ABSTRACT
For significant oil spills in remote areas with complex shoreline geometry, apportioning Shoreline Cleanup Assessment Technique (SCAT) survey effort is a complicated and difficult task. Aerial surveys are often used to select shoreline areas for ground survey after an initial prioritization based upon anecdotal reports or trajectory models, but aerial observers may have difficulty locating cryptic surface shoreline oiling in vegetated or other complex environments. In dynamic beach environments, stranded shoreline oiling may be rapidly buried, making aerial observation difficult. A machine learning-based model is presented for estimating shoreline oiling probabilities via satellite-derived surface oil analysis products, wind summary data, and shoreline habitat type and geometry data.
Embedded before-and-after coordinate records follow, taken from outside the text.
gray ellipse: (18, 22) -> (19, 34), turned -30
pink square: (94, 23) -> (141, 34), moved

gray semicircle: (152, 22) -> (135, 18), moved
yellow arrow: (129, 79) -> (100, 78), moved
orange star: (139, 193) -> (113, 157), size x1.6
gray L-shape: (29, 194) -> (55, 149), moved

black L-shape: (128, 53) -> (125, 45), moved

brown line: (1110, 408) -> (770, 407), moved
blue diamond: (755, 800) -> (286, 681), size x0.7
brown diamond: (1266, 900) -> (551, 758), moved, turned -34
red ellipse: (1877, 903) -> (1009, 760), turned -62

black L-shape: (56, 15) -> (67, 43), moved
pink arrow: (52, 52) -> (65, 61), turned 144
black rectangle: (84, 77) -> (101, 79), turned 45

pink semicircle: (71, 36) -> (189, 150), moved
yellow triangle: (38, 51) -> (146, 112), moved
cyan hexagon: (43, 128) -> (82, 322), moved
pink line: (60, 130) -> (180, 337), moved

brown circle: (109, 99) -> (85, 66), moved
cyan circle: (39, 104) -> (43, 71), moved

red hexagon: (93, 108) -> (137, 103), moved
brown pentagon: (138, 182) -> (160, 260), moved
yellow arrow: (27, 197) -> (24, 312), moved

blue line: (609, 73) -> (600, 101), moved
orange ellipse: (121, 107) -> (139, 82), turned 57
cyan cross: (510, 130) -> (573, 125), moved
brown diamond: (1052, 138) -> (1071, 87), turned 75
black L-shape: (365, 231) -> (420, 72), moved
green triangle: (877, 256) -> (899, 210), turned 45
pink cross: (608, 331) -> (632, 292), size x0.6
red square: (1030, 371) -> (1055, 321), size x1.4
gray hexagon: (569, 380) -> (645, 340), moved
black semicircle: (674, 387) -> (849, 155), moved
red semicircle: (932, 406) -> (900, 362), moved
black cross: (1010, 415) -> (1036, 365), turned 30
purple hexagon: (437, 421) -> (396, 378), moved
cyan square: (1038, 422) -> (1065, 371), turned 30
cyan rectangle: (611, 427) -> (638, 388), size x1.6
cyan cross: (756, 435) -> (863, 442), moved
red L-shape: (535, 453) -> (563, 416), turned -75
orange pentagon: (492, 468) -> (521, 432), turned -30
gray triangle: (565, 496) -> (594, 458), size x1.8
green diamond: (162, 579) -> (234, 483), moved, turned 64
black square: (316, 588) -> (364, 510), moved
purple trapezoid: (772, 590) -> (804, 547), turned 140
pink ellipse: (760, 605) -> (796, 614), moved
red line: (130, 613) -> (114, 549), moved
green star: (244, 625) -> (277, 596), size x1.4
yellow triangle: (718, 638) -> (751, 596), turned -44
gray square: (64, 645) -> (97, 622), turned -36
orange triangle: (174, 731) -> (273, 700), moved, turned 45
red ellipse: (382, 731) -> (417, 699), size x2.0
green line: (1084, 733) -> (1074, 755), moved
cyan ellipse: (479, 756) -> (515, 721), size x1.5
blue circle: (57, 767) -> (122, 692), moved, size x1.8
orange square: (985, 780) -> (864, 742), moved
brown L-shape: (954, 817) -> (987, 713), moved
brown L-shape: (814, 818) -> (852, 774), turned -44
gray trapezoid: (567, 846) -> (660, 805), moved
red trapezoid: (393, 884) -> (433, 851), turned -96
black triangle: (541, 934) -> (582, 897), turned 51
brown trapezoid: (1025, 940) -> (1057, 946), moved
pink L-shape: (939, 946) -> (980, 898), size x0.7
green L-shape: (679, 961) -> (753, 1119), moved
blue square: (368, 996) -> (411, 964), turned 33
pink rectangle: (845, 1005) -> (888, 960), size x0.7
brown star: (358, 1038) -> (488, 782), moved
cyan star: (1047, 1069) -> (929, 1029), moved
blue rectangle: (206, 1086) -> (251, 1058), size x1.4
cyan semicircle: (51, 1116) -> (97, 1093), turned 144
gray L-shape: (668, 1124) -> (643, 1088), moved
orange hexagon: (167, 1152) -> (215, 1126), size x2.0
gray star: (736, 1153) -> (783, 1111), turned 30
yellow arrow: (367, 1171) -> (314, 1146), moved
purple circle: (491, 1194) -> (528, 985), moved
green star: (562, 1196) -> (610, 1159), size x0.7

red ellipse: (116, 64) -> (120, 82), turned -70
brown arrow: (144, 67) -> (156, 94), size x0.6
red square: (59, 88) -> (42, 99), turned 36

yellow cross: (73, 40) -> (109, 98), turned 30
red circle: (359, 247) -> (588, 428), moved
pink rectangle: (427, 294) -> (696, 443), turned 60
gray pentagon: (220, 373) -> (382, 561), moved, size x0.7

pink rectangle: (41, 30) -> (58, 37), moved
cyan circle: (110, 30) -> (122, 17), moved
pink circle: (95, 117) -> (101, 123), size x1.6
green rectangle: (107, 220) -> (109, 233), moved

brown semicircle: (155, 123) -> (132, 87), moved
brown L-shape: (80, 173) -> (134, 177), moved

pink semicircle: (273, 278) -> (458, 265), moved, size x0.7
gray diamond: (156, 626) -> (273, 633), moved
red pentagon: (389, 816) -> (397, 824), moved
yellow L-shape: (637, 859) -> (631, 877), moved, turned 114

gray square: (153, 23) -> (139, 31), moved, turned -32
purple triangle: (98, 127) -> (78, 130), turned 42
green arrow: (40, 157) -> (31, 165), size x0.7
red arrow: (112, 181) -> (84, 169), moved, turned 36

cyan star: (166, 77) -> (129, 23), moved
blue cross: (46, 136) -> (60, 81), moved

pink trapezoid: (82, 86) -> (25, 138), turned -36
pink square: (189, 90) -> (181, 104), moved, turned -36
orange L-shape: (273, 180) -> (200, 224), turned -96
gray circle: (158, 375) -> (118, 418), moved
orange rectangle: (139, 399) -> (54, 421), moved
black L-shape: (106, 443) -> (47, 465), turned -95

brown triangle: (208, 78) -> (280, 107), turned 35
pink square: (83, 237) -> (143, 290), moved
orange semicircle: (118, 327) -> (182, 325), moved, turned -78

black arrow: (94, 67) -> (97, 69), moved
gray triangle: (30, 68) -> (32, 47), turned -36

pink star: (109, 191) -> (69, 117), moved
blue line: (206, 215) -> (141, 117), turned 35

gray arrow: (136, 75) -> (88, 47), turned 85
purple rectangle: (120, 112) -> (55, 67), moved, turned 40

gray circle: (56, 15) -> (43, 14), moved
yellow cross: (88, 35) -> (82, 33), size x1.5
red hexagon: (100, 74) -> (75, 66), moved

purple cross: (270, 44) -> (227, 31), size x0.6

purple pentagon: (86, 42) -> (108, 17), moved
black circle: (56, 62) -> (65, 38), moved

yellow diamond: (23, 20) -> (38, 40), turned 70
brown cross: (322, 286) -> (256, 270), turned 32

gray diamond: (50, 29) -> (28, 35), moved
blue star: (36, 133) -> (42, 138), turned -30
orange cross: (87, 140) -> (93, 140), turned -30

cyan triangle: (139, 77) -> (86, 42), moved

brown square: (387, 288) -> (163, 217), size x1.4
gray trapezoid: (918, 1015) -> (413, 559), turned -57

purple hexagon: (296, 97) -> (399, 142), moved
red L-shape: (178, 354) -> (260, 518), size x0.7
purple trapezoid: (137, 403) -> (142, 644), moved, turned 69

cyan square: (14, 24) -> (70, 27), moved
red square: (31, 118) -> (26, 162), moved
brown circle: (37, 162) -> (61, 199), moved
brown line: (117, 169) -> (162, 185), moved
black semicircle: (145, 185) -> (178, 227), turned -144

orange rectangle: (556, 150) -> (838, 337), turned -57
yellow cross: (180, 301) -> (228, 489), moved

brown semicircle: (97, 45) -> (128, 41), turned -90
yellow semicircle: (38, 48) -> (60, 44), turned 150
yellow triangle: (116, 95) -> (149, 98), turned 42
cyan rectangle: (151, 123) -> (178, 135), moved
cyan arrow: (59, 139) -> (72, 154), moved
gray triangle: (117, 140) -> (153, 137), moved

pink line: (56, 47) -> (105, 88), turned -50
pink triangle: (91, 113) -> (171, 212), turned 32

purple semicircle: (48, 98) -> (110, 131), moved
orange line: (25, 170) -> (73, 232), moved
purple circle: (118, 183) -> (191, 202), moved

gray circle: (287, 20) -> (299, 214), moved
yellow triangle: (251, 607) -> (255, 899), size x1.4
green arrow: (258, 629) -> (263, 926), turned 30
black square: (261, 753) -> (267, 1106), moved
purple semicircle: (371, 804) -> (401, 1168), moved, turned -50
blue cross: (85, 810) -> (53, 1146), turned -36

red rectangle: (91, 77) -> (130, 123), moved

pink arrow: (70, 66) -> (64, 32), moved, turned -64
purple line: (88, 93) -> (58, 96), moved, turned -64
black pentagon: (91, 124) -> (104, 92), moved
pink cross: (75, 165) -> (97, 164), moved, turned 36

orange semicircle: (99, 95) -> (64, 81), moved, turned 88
These inputs are increasingly available at spatial and temporal scales sufficient for tactical use, enabling model predictions to be generated within hours after satellite remote sensing products are available.
The model was constructed using SCAT data from the Deepwater Horizon oil spill, satellite-derived surface oil analysis products generated during the spill by NOAA's National Environmental Satellite, Data, and Information Service (NESDIS) using a variety of satellite platforms of opportunity, and available shoreline geometry, character, and other preexisting data. The model involves the generation of set of spatial indices of relative over-water proximity of surface oil slicks based upon the satellite-derived analysis products. The model then uses boosted regression trees (BRT), a flexible and relatively recently developed modeling methodology, to generate calibrated estimates of probability of subsequent shoreline oiling based upon these indices, wind climatological data over the time period of interest, and other shoreline data. The model can be implemented via data preparation in any Geographic Information System (GIS) software coupled with the open-source statistical computing language, R. The model is entirely probabilistic and makes no attempt to reproduce the physics of oil moving through the environment, as do trajectory models. It is best used in concert with such models to make estimates at different spatial scales, or when time and data requirements make implementation of fine-scale trajectory modeling impractical for tactical use. The details of model development implementation and assessments of model performance and limitations are presented.
INTRODUCTION:
During the Mississippi Canyon 252 (MC252) /Deepwater Horizon spill, apportioning Shoreline Cleanup Assessment Technique (SCAT) survey effort was a complicated and difficult task. Aerial surveys were often used to select shoreline areas for ground survey after an initial prioritization based upon anecdotal reports or trajectory modeling, but aerial observers occasionally had difficulty locating cryptic surface shoreline oiling in vegetated or other complex environments. In dynamic beach environments, stranded shoreline oiling is rapidly buried, making aerial observation difficult. Similarly, trajectory modeling is a well established and effective method for estimating potential shoreline oil exposure, but such models may be difficult to use tactically in areas with poorly understood bathymetry and hydrodynamic conditions. This was true during the MC252 spill. Further, the long spill duration led to continual re-oiling at irregular intervals and previously surveyed shorelines would often need to be resurveyed.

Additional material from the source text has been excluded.